Database null semantic

Async

Entity Framework 6 introduced support of async operations when running on .NET 4.5 or later. For the most part, applications that have IO related contention will benefit the most from using asynchronous query and save operations.

NGEN

Entity Framework 6 does not come in the default installation of .NET framework. As such, the Entity Framework assemblies are not NGEN’d by default which means that all the Entity Framework code is subject to the same JIT’ing costs as any other MSIL assembly. This might degrade the F5 experience while developing and also the cold startup of your application in the production environments. In order to reduce the CPU and memory costs of JIT’ing it is advisable to NGEN the Entity Framework images as appropriate. For more information on how to improve the startup performance of Entity Framework 6 with NGEN, see Improving Startup Performance with NGen.

Code First versus EDMX

Entity Data Model (EDM) : On left side put conceptual model (the objects) on the right side put storage schema (the database) and in the middle there is a bridge that maps left and right.

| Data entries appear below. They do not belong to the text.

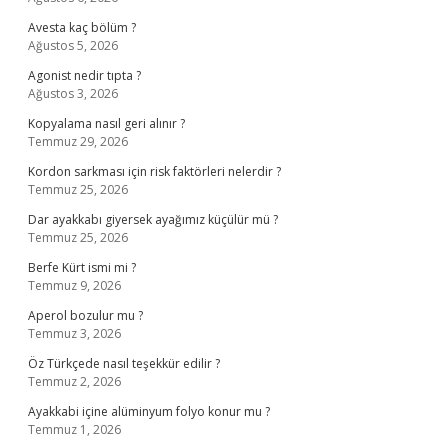
Avesta kaç bölüm ?
Ağustos 5, 2026
Agonist nedir tıpta ?
Ağustos 3, 2026
Kopyalama nasıl geri alınır ?
Temmuz 29, 2026
Kordon sarkması için risk faktörleri nelerdir ?
Temmuz 25, 2026
Dar ayakkabı giyersek ayağımız küçülür mü ?
Temmuz 25, 2026
Berfe Kürt ismi mi ?
Temmuz 9, 2026
Aperol bozulur mu ?
Temmuz 3, 2026
Öz Türkçede nasıl teşekkür edilir ?
Temmuz 2, 2026
Ayakkabi içine alüminyum folyo konur mu ?
Temmuz 1, 2026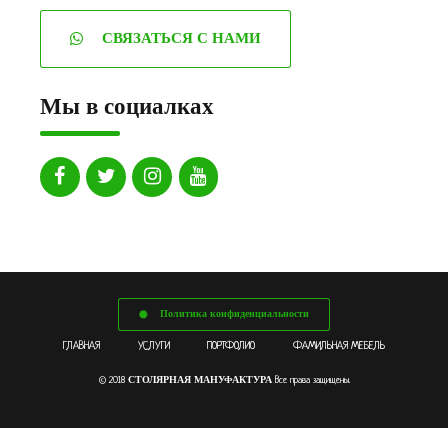
СВЯЗАТЬСЯ С НАМИ
Мы в социалках
Политика конфиденциальности
ГЛАВНАЯ
УСЛУГИ
ПОРТФОЛИО
ФАМИЛЬНАЯ МЕБЕЛЬ
СТОЛЯРНАЯ МАНУФАКТУРА
© 2018
Все права защищены.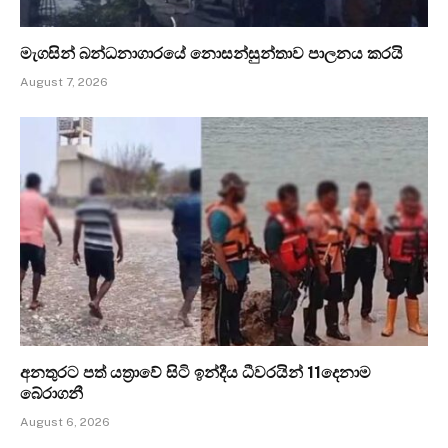
මැගසින් බන්ධනාගාරයේ නොසන්සුන්තාව පාලනය කරයි
August 7, 2026
අනතුරට පත් යත්‍රාවේ සිටි ඉන්දීය ධීවරයින් 11දෙනාම
බේරාගනී
August 6, 2026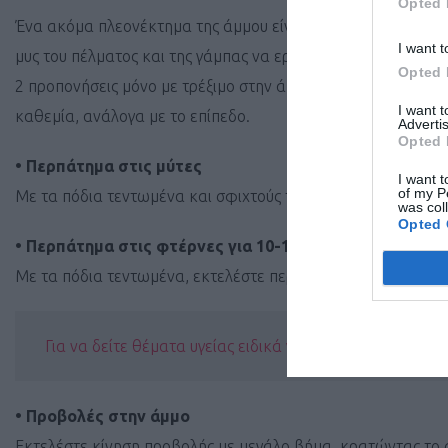
Opted 
Ένα ακόμα πλεονέκτημα της άμμου είναι ότι μπορεί να αποτε
I want t
μυς του πέλματος και της γάμπας να εργαστούν περισσότερο,
Opted 
2 προπονήσεις μόνο με τρέξιμο στην άμμο, μπορείτε να προσ
I want 
καθεμία, ανάλογα με το επίπεδο.
Advertis
Opted 
• Περπάτημα στις μύτες
I want t
of my P
Με τα πόδια τεντωμένα και σφιχτούς τετρακέφαλους, εκτελέ
was col
Opted 
• Περπάτημα στις φτέρνες για 10-15μ.
Με τα πόδια τεντωμένα, εκτελέστε περπάτημα, πατώντας μόν
Για να δείτε θέματα υγείας ειδικά για δρομείς πατήστε ε
• Προβολές στην άμμο
Εκτελέστε κίνηση προβολής με μεγάλο βήμα, κρατώντας το σ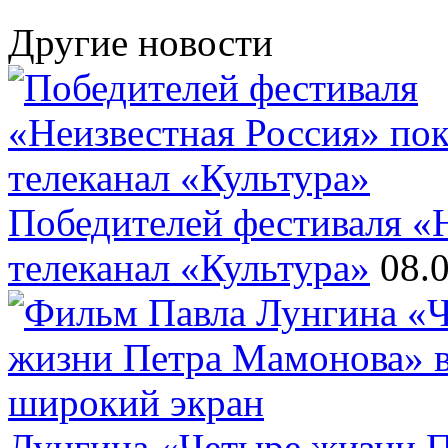
Другие новости
Победителей фестиваля «
телеканал «Культура»
08.
Лунгина «Четыре жизни П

From this EDM, Entity Framework will derive the views to roundtrip data from the objects in memory to the database and back.

EDMX

Code First

  1. the storage schema, and the mapping, then the model loading stage only has to validate that the EDM is correct
  2. then generate the views
  3. then validate the views and have this metadata ready for use
  4. then can a query be executed or new data be saved to the data store.
  1. the Entity Framework has to produce an EDM from the provided code it does so by:
    • analyzing the classes involved in the model.
    • applying conventions and configuring the model via the Fluent API.
  2. After the EDM is built, validating EDM happens.
  3. then generate the views
  4. then validate the views and have this metadata ready for use
  5. then can a query be executed or new data be saved to the data store.

Thus, building the model from Code First adds extra complexity that translates into a slower startup time for the Entity Framework when compared to having an EDMX

When choosing to use EDMX versus Code First, it’s important to know that the flexibility introduced by Code First increases the cost of building the model for the first time. If your application can withstand the cost of this first-time load then typically Code First will be the preferred way to go.